In the 1970s, Norwich began to transform. Despite the city's historic standing as a place of antiquity, a number of futuristic development projects took place in the late 60s-early 70s. Anglia Square was part of this wave. Other developments included a new flyover which biscected Magdlen St, one of Norwich's oldest throughfares, in a symbolic cross of old and new. 

Describing the arrival of Anglia Square and summarising Norwich's general aesthetic shift in the post-war decades, Mark Carver says "Anglia Square arrived like a spaceship from another dimension. Its futuristic brutalism authenticated the quaint medieval city it landed on: for certain misfits and subcultures, at least, who reflected its awkward angles." 

I briefly touched on Norwich's connection to brutalism before for good reason. There is a strong case to name Norwich as brutalism's spiritual home- at the very least the original spring of British brutalism. Hunstanton School on the city's outer limits was completed in 1954 and is seen by many architectural critics as the earliest example of our country's earliest example of modern brutalism.
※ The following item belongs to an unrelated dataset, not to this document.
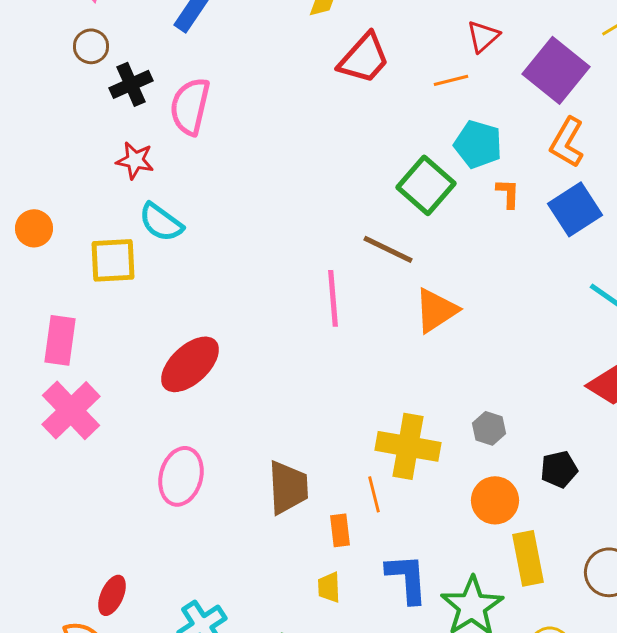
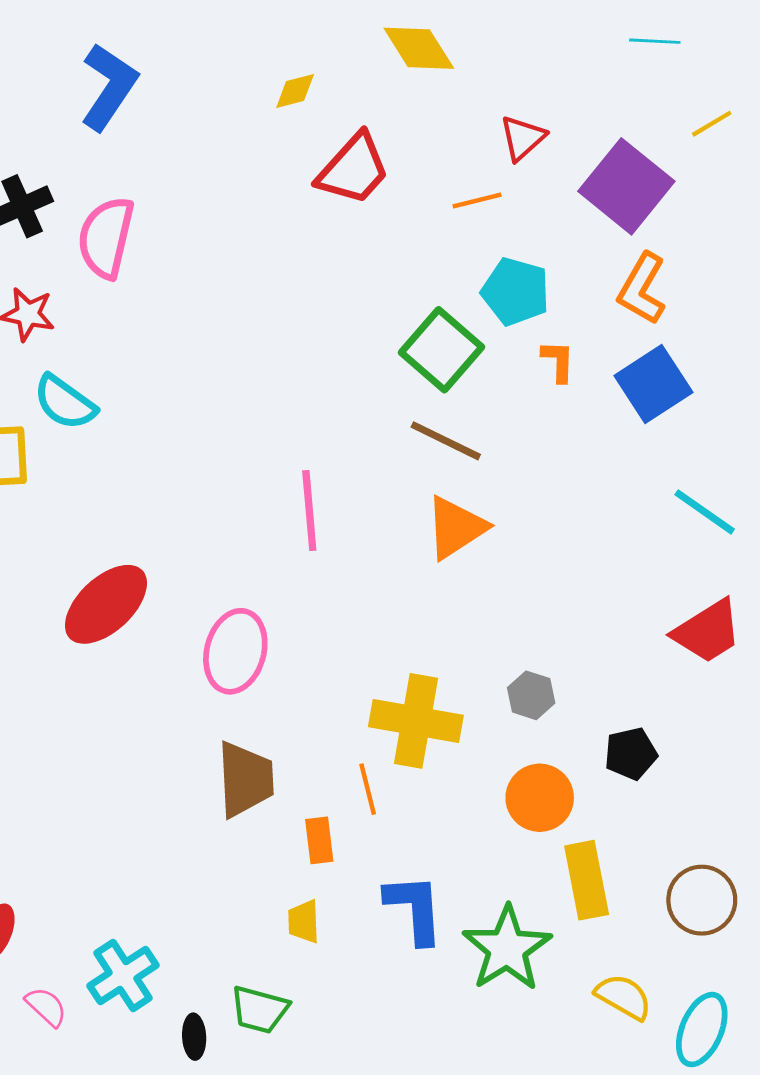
brown line: (388, 249) -> (446, 441), moved
pink ellipse: (181, 476) -> (235, 651), moved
One such critic, Reyner Banham, who was born in Norfolk, is widely perceieved as the individual who brought the term into widespread, mainstream conciousness, thanks to his 1966 book The New Brutalism: Ethic or Aesthetic? Thus, Anglia Square and Sovereign House joined the Hunstanton School, University of East Anglia campus and Ber Street's Skipper House in Norwich's mid century explorations in concrete form and functionality.
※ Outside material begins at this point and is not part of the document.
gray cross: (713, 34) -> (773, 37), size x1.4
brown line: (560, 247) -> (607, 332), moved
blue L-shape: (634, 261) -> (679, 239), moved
2024: From Futuristic to Forgotten

Anglia Square has a storied history of proposal misfires and curtailed investment plans. For example, in 1988 a grand was atrium proposed for the center of the shopping square. The proposed 'orange house' would have had two stories with restaurants, shops and even two high speed lifts. Evidently, this plan never came to fruition. In 1991 a large glass canopy was built in the center of the square, a consolation perhaphs...

 

Even original Anglia Square blueprints from the 1960s promised more than what shoppers eventually received. The architects originally planned to include extra shops, walkways and an extension to the western wing of Sovereign House.
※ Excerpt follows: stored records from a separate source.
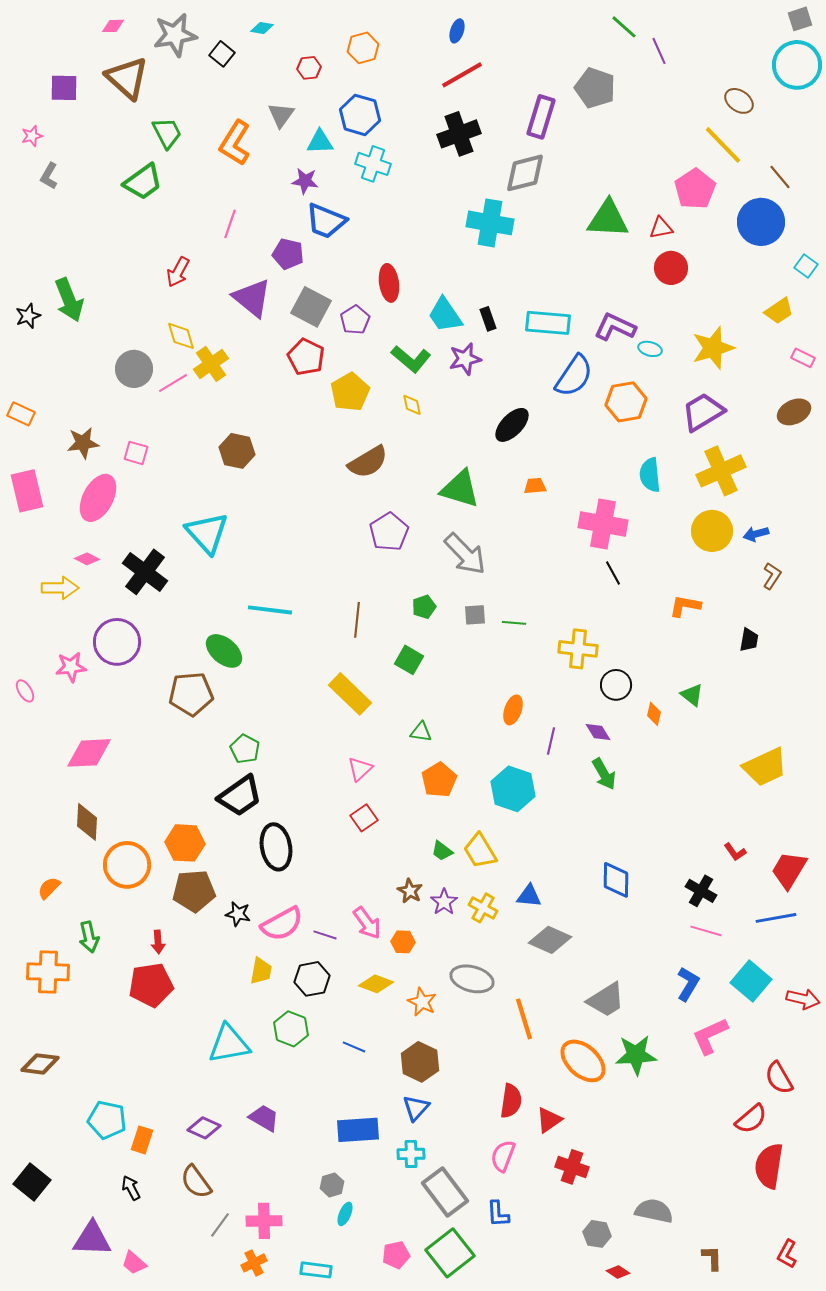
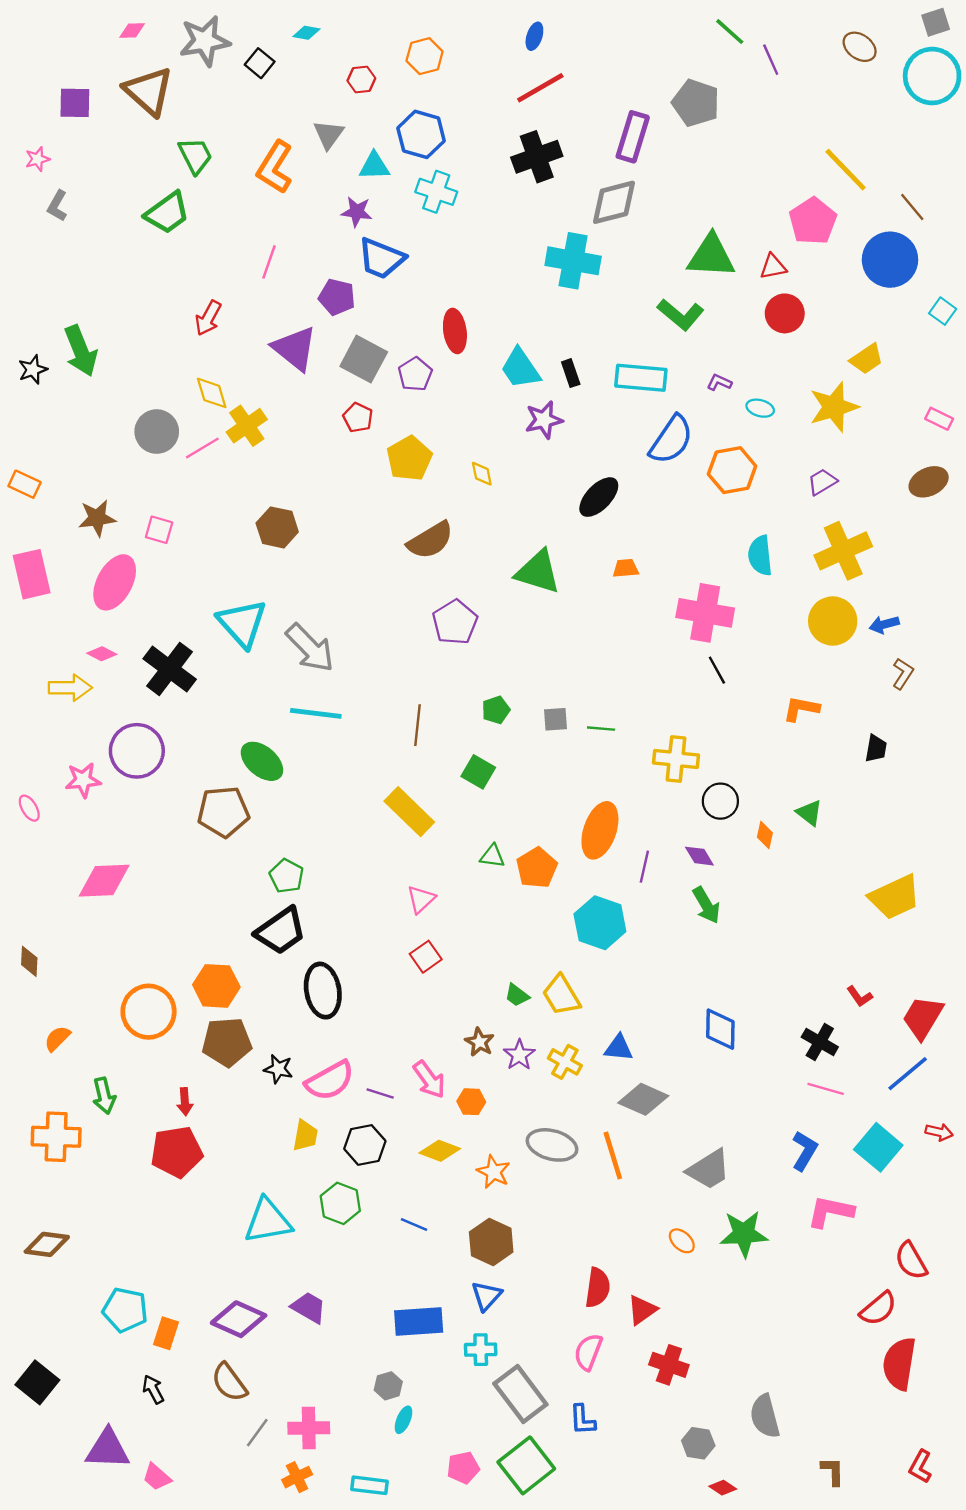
brown ellipse: (739, 101) -> (860, 47), moved
yellow trapezoid: (779, 311) -> (867, 359), moved
purple L-shape: (615, 327) -> (719, 382), size x0.5
red pentagon: (306, 357) -> (358, 418), size x0.7
green L-shape: (411, 359) -> (681, 315), moved
purple trapezoid: (703, 412) -> (822, 482), size x0.6
gray arrow: (465, 554) -> (310, 648), moved
orange ellipse: (513, 710) -> (600, 830), size x1.6
orange pentagon: (439, 780) -> (537, 868), moved
brown diamond: (87, 822) -> (29, 961), moved, size x0.7
blue line: (776, 918) -> (908, 1074), turned -30
red arrow: (803, 999) -> (939, 1132), moved, size x0.7
orange line: (524, 1019) -> (613, 1155), moved
pink L-shape: (710, 1036) -> (830, 1212), turned 36
orange ellipse: (583, 1061) -> (682, 1241), size x0.5
purple diamond: (204, 1128) -> (239, 1319), size x1.4
gray semicircle: (654, 1211) -> (765, 1416), turned -117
In 2008 developers Centenary Ashcroft put forward large plans for the rejuvination of the site. Permission was gained to demolish certain structures and develop new ones, to help modernise the square. In 2009 however, these plans were shelved indefinitely following that year's global recesion. Ashcroft spokesman Ranald Phillips stated in the aftermthath, "It's going to take a while for the housing market to recover to justify building hundreds of new homes ... There's nothing we can do about that ... When the banks sort their muddle out, then we will start to move on." True to form however, ownership of Anglia Square shortly changed hands and the proposed redevelopments were completely forgotten. 

Thus, it would be fair to say that empty pledges litter the site's history. Will 2024's complete overhaul go ahead? Although history and local residents argue against this, common sense and signed planning contracts say it's inevitable.

I guess I am not against this. Having a half-empty and impressively ill-maintained plaza dominate part of the town center is perhaps not a great indication to outsiders of Norwich's cultural and social richness. Nonetheless, I am fond of the look and feel of Anglia Square, we don't design buildings like that anymore much the same as we don't build castles anymore. However, although I am not looking forward to another generic shopping development springing up in its place, I can accept that father time's hand renders all things obselete or anachronistic at some point.

 

I just like the place so I've taken some pictures of it.